By delivering world first clinical trials to leukaemia patients who have exhausted standard treatments these trials are not only saving lives, but they are they are also contributing to our understanding and treatment of blood cancer across the world.
The West Midlands region, with a population of 5.5 million has one of the largest and most ethnically diverse catchment areas in Europe and, as a result, can deliver trials very rapidly. When combined with a hub of leading medical research and the University, this makes Birmingham a centre of excellence in this field.
This has led Prime Minister David Cameron and Minister for life sciences George Freeman MP to publically acknowledge the global importance of Birmingham’s medical infrastructure.
Taken together, these assets have made Birmingham a major site for inward investment from pharmaceutical companies, creating over 150 new jobs and highlighting the region’s huge potential for growth in the life sciences sector.
The blood cancer charity Cure Leukaemia plays a pivotal role in this process by funding specialist research nurses to administer these pioneering therapies. Without the specialist research nurses to ensure patients are constantly monitored and cared for; these trials would not run and patients would miss the opportunity to access potentially life-saving therapies.
Whilst great strides have been made since the CCH was opened in 2006 the fact remains that too many people still die from leukaemia and without additional investment, patients will continue to miss out on accessing life-saving therapies.
Dr Ram Malladi, senior clinical lecturer, honorary consultant haematologist and Cure Leukaemia Trustee based at the CCH said:
“Patients are potentially missing out on life-saving treatment as we simply do not have enough specialist nurses to deliver enough clinical trials.
It is deeply frustrating that patients are being turned away and miss out on these important and potentially curative drugs.”

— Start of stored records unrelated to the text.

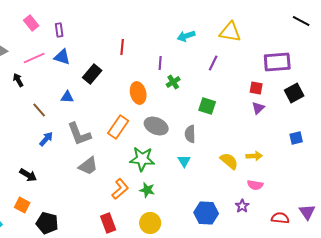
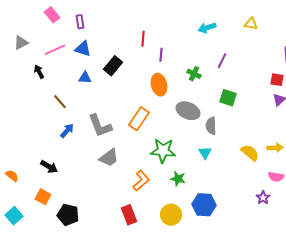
yellow triangle: (230, 32) -> (251, 24), size x0.6
purple line: (160, 63) -> (161, 55), moved
purple line: (213, 63) -> (222, 61), moved
green cross: (173, 82) -> (194, 74), turned -32
blue triangle: (67, 97) -> (85, 78), moved
gray ellipse: (156, 126) -> (188, 111), moved
green star: (147, 190) -> (178, 179), moved
blue hexagon: (206, 213) -> (204, 205), moved

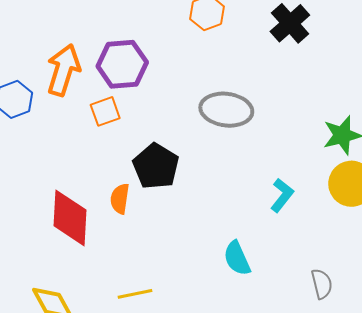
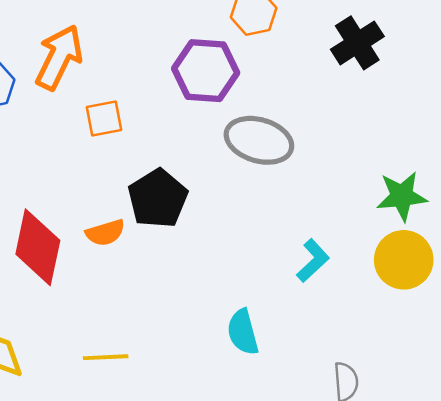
purple hexagon: (122, 64) -> (206, 71), moved
orange semicircle: (120, 199) -> (105, 233), turned -124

As a result of the growth of Birmingham’s clinical trials programme in the last decade the CCH is currently operating at maximum capacity. Further progress in growing this world-class programme will only be possible through the expansion of the Centre so that more trials can be opened and curative options extended to more patients.

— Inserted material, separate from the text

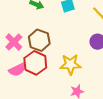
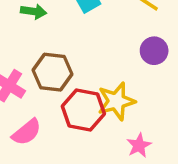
red hexagon: (35, 63) -> (83, 110), moved

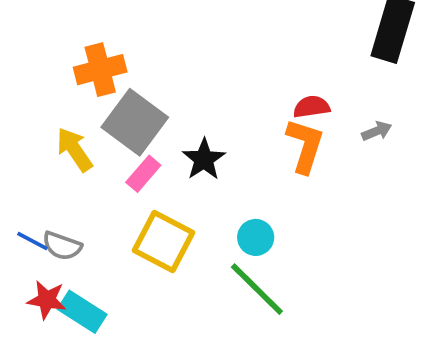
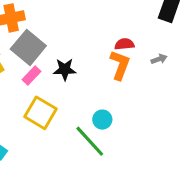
black star: (204, 159) -> (65, 69), turned 30
cyan circle: (256, 237) -> (102, 120), moved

Excitingly, an opportunity has arisen to dramatically increase the capacity of the CCH to establish a Birmingham Institute of Haematology (BIH) to build on this track record of success.
This important project for Birmingham’s life sciences sector will require £3million of additional funding and will significantly increase the Centre’s ability to open clinical trials and amplify patient benefit; further enhancing Birmingham’s global reputation.
Cure Leukaemia co-founder Professor Charlie Craddock CBE, who helped save the lives of former footballers Geoff Thomas and Stiliyan Petrov said:
“There has been quite remarkable progress in our treatment and understanding of all forms of blood cancer in the last ten years but the time is now for curing blood cancer.
A tsunami of potentially curative therapies are being developed and it is essential that their assessment is accelerated if patients are to benefit. This vital progress will only continue with additional investment and growth of the CCH.
Birmingham has already shown that it has an important role to play in the contribution it can make in the fight against blood cancer and the benefits from establishing the BIH will be multiple. The BIH will not only hasten progress towards establishing effective treatments for all blood cancers within our lifetime but also immediately increase the number of lives saved in the process.”
To celebrate the 10th anniversary of the CCH, Cure Leukaemia is focusing its fundraising efforts on the financing of the Centre’s development.
Cure Leukaemia chief executive James McLaughlin said:
“We already have major corporate backing from leading businesses in the Second City but to find cures for all blood cancers we need the whole Birmingham community to unite as one to make this dream a reality.
The BIH will provide the foundations to accelerate progress towards this inspirational goal and Cure Leukaemia will focus its fundraising efforts on the establishment of the BIH going forward.
The last decade has seen Birmingham reborn as a city of growth and the BIH represents a key element in its continued growth in the future.”